Les arts martiaux et la médecine étaient étroitement liés, il y avait des branches qui transmettaient des recettes secrètes que la science moderne ne pouvait pas encore pleinement analyser. Tout médicament qui pourrait être aussi efficace devait être extrêmement puissant et n’était probablement pas quelque chose qu’un amateur ne devrait pas prendre en compte.

« À part... tu as dit que la résonance a commencé ? Sais-tu où est l’ennemi ? » demanda-t-il.

« Je ne peux pas ! » proclama fièrement Chiharu.

« Alors qu’est-ce que tu es venue faire ici !? » demanda-t-il.

« Essaie de changer la façon dont tu fais face, » avait proposé Makina avec un sourire ironique. « La force et l’intervalle de la résonance devraient changer. Le degré du changement devrait te donner une idée de la direction dans laquelle se trouve le réceptacle divin. Une fois que tu t’y seras habitué, tu seras en mesure de connaître leurs positions de façon plus concrète. »

« Ah… hmm ! En effet… J’en ressens plusieurs… la plus proche est par là, je crois ? » Chiharu inclina la tête et indiqua la fenêtre cassée.

Les autres regardèrent dans cette direction, mais bien sûr, il n’y avait personne… ce qui signifiait que l’hôte d’un réceptacle divin n’était, au moins, pas dans leur champ de vision.

« Ça va être dur pour nous de les poursuivre… ah, attends ! Monika a des ennuis ! » s’exclama Yuichi.

Monika avait certains des réceptacles divins, mais elle ne pouvait pas en être l’hôte, ce qui signifiait qu’elle n’était pas au courant de la résonance. Yuichi l’avait rapidement appelée.

 

✽✽✽✽✽

Dans la direction où Chiharu pointait, il y avait un groupe de trois personnes.

C’était juste après que Natsuki Takeuchi se soit enfuie.

« Hm ? Hein ? Natsuki ? » Yurika Maruyama regardait autour d’elle, confuse.

Elle se tenait sur le sentier piétonnier qui longeait l’autoroute, à cinq minutes de l’école. Natsuki, qui était là il y a une minute, avait disparu en un clin d’œil.

Devant elle se tenait juste un jeune homme à l’allure prétentieuse et un garçon avec un air sombre autour de lui, avec de longues franges qui obscurcissaient ses yeux. Comme pour ajouter encore plus de chaos à la situation, la résonance avait également commencé à cet instant.

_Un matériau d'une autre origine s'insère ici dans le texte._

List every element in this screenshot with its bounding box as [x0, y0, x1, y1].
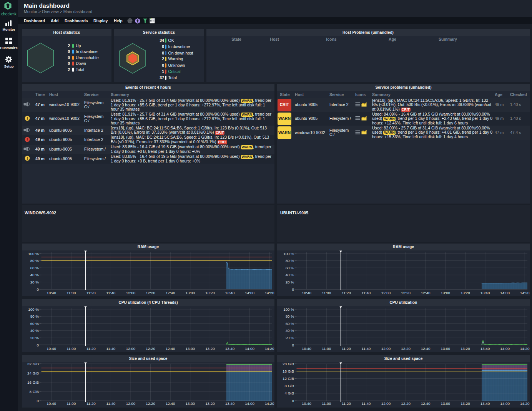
svg-text:0: 0	[37, 399, 39, 403]
svg-text:12:20: 12:20	[401, 346, 411, 351]
svg-text:12:00: 12:00	[381, 401, 391, 406]
svg-text:11:40: 11:40	[362, 346, 371, 351]
svg-text:12:20: 12:20	[401, 291, 411, 295]
svg-text:14:00: 14:00	[500, 401, 510, 406]
svg-text:11:40: 11:40	[106, 291, 116, 295]
svg-text:10:40: 10:40	[302, 401, 311, 406]
svg-text:14:20: 14:20	[265, 346, 274, 351]
svg-text:12:40: 12:40	[166, 401, 175, 406]
svg-text:13:20: 13:20	[461, 346, 470, 351]
svg-text:12:40: 12:40	[421, 291, 431, 295]
svg-text:12:20: 12:20	[146, 346, 155, 351]
svg-text:0: 0	[37, 287, 39, 292]
svg-text:12:40: 12:40	[166, 346, 175, 351]
svg-text:11:00: 11:00	[66, 346, 76, 351]
svg-text:80 %: 80 %	[286, 259, 294, 263]
svg-text:80 %: 80 %	[286, 314, 294, 318]
svg-text:12:40: 12:40	[166, 291, 175, 295]
svg-text:14:20: 14:20	[265, 401, 274, 406]
svg-text:13:00: 13:00	[186, 401, 195, 406]
svg-text:10:40: 10:40	[302, 346, 311, 351]
svg-text:12:20: 12:20	[401, 401, 411, 406]
svg-text:8 GiB: 8 GiB	[29, 389, 39, 394]
svg-text:13:40: 13:40	[480, 291, 490, 295]
svg-text:11:20: 11:20	[342, 401, 351, 406]
svg-text:13:20: 13:20	[461, 401, 470, 406]
svg-text:60 %: 60 %	[286, 266, 294, 270]
svg-text:13:00: 13:00	[441, 346, 451, 351]
svg-text:60 %: 60 %	[30, 266, 39, 270]
svg-text:11:20: 11:20	[342, 346, 351, 351]
svg-text:13:40: 13:40	[225, 291, 235, 295]
svg-text:80 %: 80 %	[30, 259, 39, 263]
svg-text:4 GiB: 4 GiB	[284, 391, 294, 395]
svg-text:14:20: 14:20	[520, 291, 530, 295]
svg-text:14:20: 14:20	[520, 346, 530, 351]
svg-text:0: 0	[292, 343, 294, 347]
svg-text:11:00: 11:00	[322, 401, 331, 406]
svg-text:32 GiB: 32 GiB	[27, 362, 39, 366]
svg-text:11:00: 11:00	[66, 291, 76, 295]
svg-text:100 %: 100 %	[28, 252, 39, 256]
svg-text:20 %: 20 %	[286, 280, 294, 284]
svg-text:13:20: 13:20	[205, 291, 215, 295]
svg-text:12:00: 12:00	[126, 346, 136, 351]
svg-text:11:00: 11:00	[322, 346, 331, 351]
svg-text:10:40: 10:40	[47, 291, 56, 295]
svg-text:100 %: 100 %	[283, 307, 294, 312]
svg-text:40 %: 40 %	[30, 273, 39, 277]
svg-text:20 %: 20 %	[30, 280, 39, 284]
svg-text:13:00: 13:00	[186, 346, 195, 351]
svg-text:20 %: 20 %	[286, 336, 294, 340]
svg-text:12:40: 12:40	[421, 401, 431, 406]
svg-text:13:00: 13:00	[441, 401, 451, 406]
svg-text:100 %: 100 %	[28, 307, 39, 312]
svg-text:10:40: 10:40	[302, 291, 311, 295]
svg-text:13:20: 13:20	[461, 291, 470, 295]
svg-text:11:20: 11:20	[86, 401, 96, 406]
svg-text:14:00: 14:00	[245, 401, 254, 406]
svg-text:14:20: 14:20	[520, 401, 530, 406]
svg-text:16 GiB: 16 GiB	[27, 380, 39, 384]
svg-text:60 %: 60 %	[30, 322, 39, 326]
svg-text:13:20: 13:20	[205, 401, 215, 406]
svg-text:14:00: 14:00	[245, 291, 254, 295]
svg-text:8 GiB: 8 GiB	[284, 384, 294, 388]
svg-text:11:00: 11:00	[322, 291, 331, 295]
svg-text:20 %: 20 %	[30, 336, 39, 340]
svg-text:11:40: 11:40	[362, 291, 371, 295]
svg-text:60 %: 60 %	[286, 322, 294, 326]
svg-text:12:00: 12:00	[126, 291, 136, 295]
svg-text:100 %: 100 %	[283, 252, 294, 256]
svg-text:12 GiB: 12 GiB	[283, 376, 294, 381]
svg-text:13:40: 13:40	[225, 346, 235, 351]
svg-text:0: 0	[292, 287, 294, 292]
svg-text:14:20: 14:20	[265, 291, 274, 295]
svg-text:0: 0	[292, 399, 294, 403]
svg-text:24 GiB: 24 GiB	[27, 371, 39, 375]
svg-text:40 %: 40 %	[286, 328, 294, 333]
svg-text:14:00: 14:00	[500, 346, 510, 351]
svg-text:16 GiB: 16 GiB	[283, 369, 294, 373]
svg-text:40 %: 40 %	[286, 273, 294, 277]
svg-text:13:40: 13:40	[225, 401, 235, 406]
svg-text:12:00: 12:00	[126, 401, 136, 406]
svg-text:12:20: 12:20	[146, 401, 155, 406]
svg-text:12:00: 12:00	[381, 291, 391, 295]
svg-text:13:00: 13:00	[186, 291, 195, 295]
svg-text:11:20: 11:20	[86, 346, 96, 351]
svg-text:11:40: 11:40	[106, 346, 116, 351]
svg-text:11:20: 11:20	[342, 291, 351, 295]
svg-text:11:00: 11:00	[66, 401, 76, 406]
svg-text:10:40: 10:40	[47, 401, 56, 406]
svg-text:14:00: 14:00	[500, 291, 510, 295]
svg-text:10:40: 10:40	[47, 346, 56, 351]
svg-text:13:40: 13:40	[480, 346, 490, 351]
svg-text:20 GiB: 20 GiB	[283, 362, 294, 366]
svg-text:0: 0	[37, 343, 39, 347]
svg-text:13:20: 13:20	[205, 346, 215, 351]
svg-text:11:40: 11:40	[106, 401, 116, 406]
svg-text:12:40: 12:40	[421, 346, 431, 351]
svg-text:12:20: 12:20	[146, 291, 155, 295]
svg-text:40 %: 40 %	[30, 328, 39, 333]
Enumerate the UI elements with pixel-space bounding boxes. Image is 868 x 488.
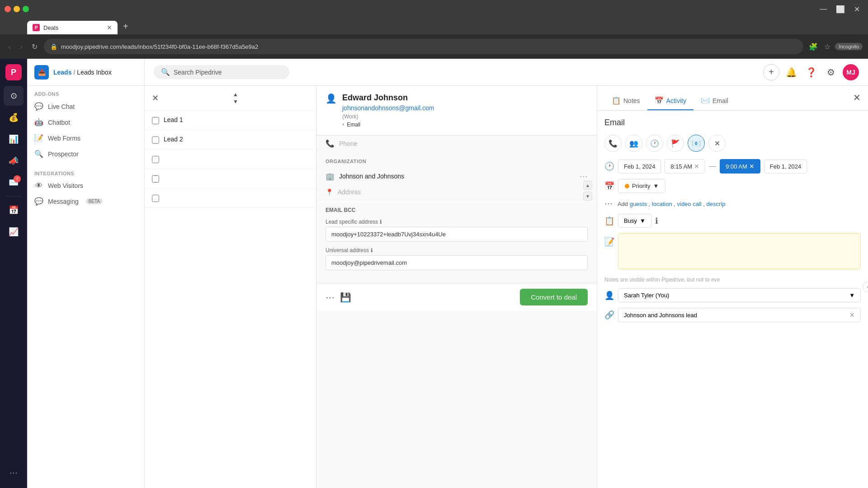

Elle avait déjà ressenti cela une fois auparavant — un bruit sourd dans son esprit, comme le battement des ailes d’un insecte. Cette fois, l’ampleur de l’incident suggérait que son ennemi se trouvait juste devant elle.

« Wow… Je suis venu voir le bras droit. Je ne pensais pas la trouver en chemin. J’ai supprimé ma présence pour venir vers vous… C’est peut-être pour ça que j’ai réussi ? »

Les mots du jeune homme avaient ramené Yurika à la raison. « Elle » parlait probablement de Natsuki, alors peut-être qu’ils se connaissaient. Mais si Natsuki s’était enfuie dès qu’elle l’avait vu, leur relation était probablement compliquée.

« Hé ! Qu’est-ce que tu veux à Natsuki ? » demanda Yurika.

« Elle se fait appeler Natsuki, n’est-ce pas ? » demanda le jeune homme. « Bonté divine, quelle arnaque. C’est vous que je suis venu voir, mais j’ai aussi des affaires avec Natsuki… Eh bien, puisque c’est vous qui êtes ici en ce moment, je suppose que je vais d’abord traiter avec vous. C’est après tout impoli de penser à une autre femme en présence d’une femme. »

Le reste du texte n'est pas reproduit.